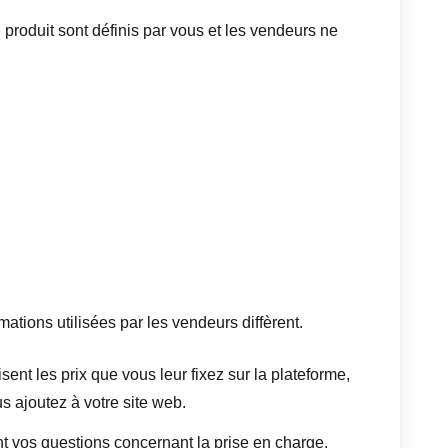
roduit sont définis par vous et les vendeurs ne
ations utilisées par les vendeurs diffèrent.
isent les prix que vous leur fixez sur la plateforme,
s ajoutez à votre site web.
nt vos questions concernant la prise en charge,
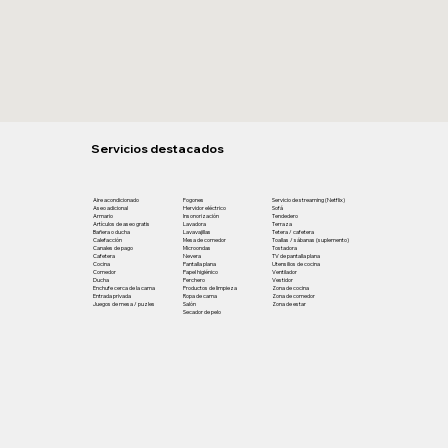
Servicios destacados
Aire acondicionado
Fogones
Servicio de streaming (Netflix)
Aseo adicional
Hervidor eléctrico
Sofá
Armario
Insonorización
Tendedero
Artículos de aseo gratis
Lavadora
Terraza
Bañera o ducha
Lavavajillas
Tetera / cafetera
Calefacción
Mesa de comedor
Toallas / sábanas (suplemento)
Canales de pago
Microondas
Tostadora
Cafetera
Nevera
TV de pantalla plana
Cocina
Pantalla plana
Utensilios de cocina
Comedor
Papel higiénico
Ventilador
Ducha
Perchero
Vestidor
Enchufe cerca de la cama
Productos de limpieza
Zona de cocina
Entrada privada
Ropa de cama
Zona de comedor
Juegos de mesa / puzles
Salón
Zona de estar
Secador de pelo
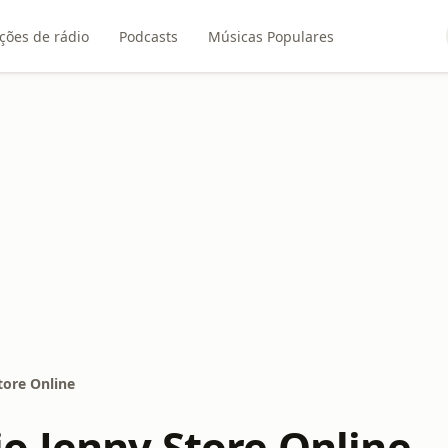
ções de rádio
Podcasts
Músicas Populares
tore Online
o Jenny Store Online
++++++
• _Problem to work on_
The entries are to be restated word for word, with pictures omitted.

• _Answer box_
roduit sont définis par vous et les vendeurs ne
ations utilisées par les vendeurs diffèrent.
isent les prix que vous leur fixez sur la plateforme,
s ajoutez à votre site web.
nt vos questions concernant la prise en charge,
Servicios destacados
Aire acondicionado
Fogones
Servicio de streaming (Netflix)
Aseo adicional
Hervidor eléctrico
Sofá
Armario
Insonorización
Tendedero
Artículos de aseo gratis
Lavadora
Terraza
Bañera o ducha
Lavavajillas
Tetera / cafetera
Calefacción
Mesa de comedor
Toallas / sábanas (suplemento)
Canales de pago
Microondas
Tostadora
Cafetera
Nevera
TV de pantalla plana
Cocina
Pantalla plana
Utensilios de cocina
Comedor
Papel higiénico
Ventilador
Ducha
Perchero
Vestidor
Enchufe cerca de la cama
Productos de limpieza
Zona de cocina
Entrada privada
Ropa de cama
Zona de comedor
Juegos de mesa / puzles
Salón
Zona de estar
Secador de pelo
ções de rádio
Podcasts
Músicas Populares
tore Online
o Jenny Store Online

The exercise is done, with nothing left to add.